How Smart is ChatGPT?

February 8, 2023

To test ChatGPT’s accuracy and ability to imitate a high school student, Harker Aquila entered three sample free-response questions from past Advanced Placement (AP) exams and presented the AI’s solutions for teachers to grade.

1. AP United States History

How would you grade ChatGPT?

Loading...

Sorry, there was an error loading this poll.

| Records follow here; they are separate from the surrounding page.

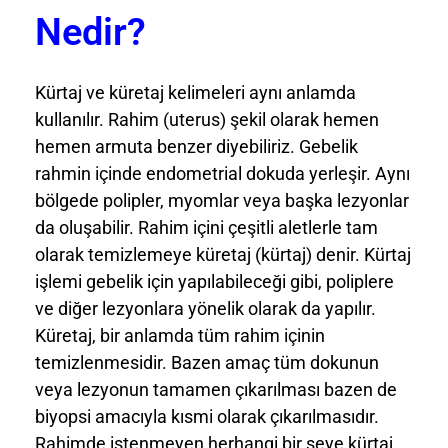
Nedir?
Kürtaj ve küretaj kelimeleri aynı anlamda
kullanılır. Rahim (uterus) şekil olarak hemen
hemen armuta benzer diyebiliriz. Gebelik
rahmin içinde endometrial dokuda yerleşir. Aynı
bölgede polipler, myomlar veya başka lezyonlar
da oluşabilir. Rahim içini çeşitli aletlerle tam
olarak temizlemeye küretaj (kürtaj) denir. Kürtaj
işlemi gebelik için yapılabileceği gibi, poliplere
ve diğer lezyonlara yönelik olarak da yapılır.
Küretaj, bir anlamda tüm rahim içinin
temizlenmesidir. Bazen amaç tüm dokunun
veya lezyonun tamamen çıkarılması bazen de
biyopsi amacıyla kısmi olarak çıkarılmasıdır.
Rahimde istenmeyen herhangi bir şeye kürtaj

Scroll down to see answer and analysis.

Answer: Pass

Explanation (given by upper school history teacher James Tate): There’s a lot of correct content there that does address the question and provide a relatively good answer. The order in which it is presented strikes me as a bit odd. The chatbot says, ‘One specific historical change in relations was the signing of the Treaty of Greenville in 1795.’ The signing of a treaty might encompass or represent or delineate changes in relations, but the signing of a treaty itself was not a change in relations. If ChatGPT had opened with something like ‘A historical change in relations between American Indians and the United States was the Native American tribes in the Ohio Valley turning to a more peaceful set of relations which is encompassed in this particular treaty,’ that would logically make more sense to me. The ordering of the presentation of information strikes me as a bit odd; the word ‘artificial’ immediately comes to mind. Maybe I wouldn’t be thinking of the word ‘artificial’ if I didn’t know an AI wrote it, but it still feels a bit odd the way that that’s presented. If I had read this, I wouldn’t immediately think AI, but I would think it’s weird because it addresses the question in sort of an oblique way. It comes at it from a logic that’s at least very different from the way I would think about it.”

2. AP Calculus BC

This poll has ended.

How would you grade ChatGPT?

Loading...

Sorry, there was an error loading this poll.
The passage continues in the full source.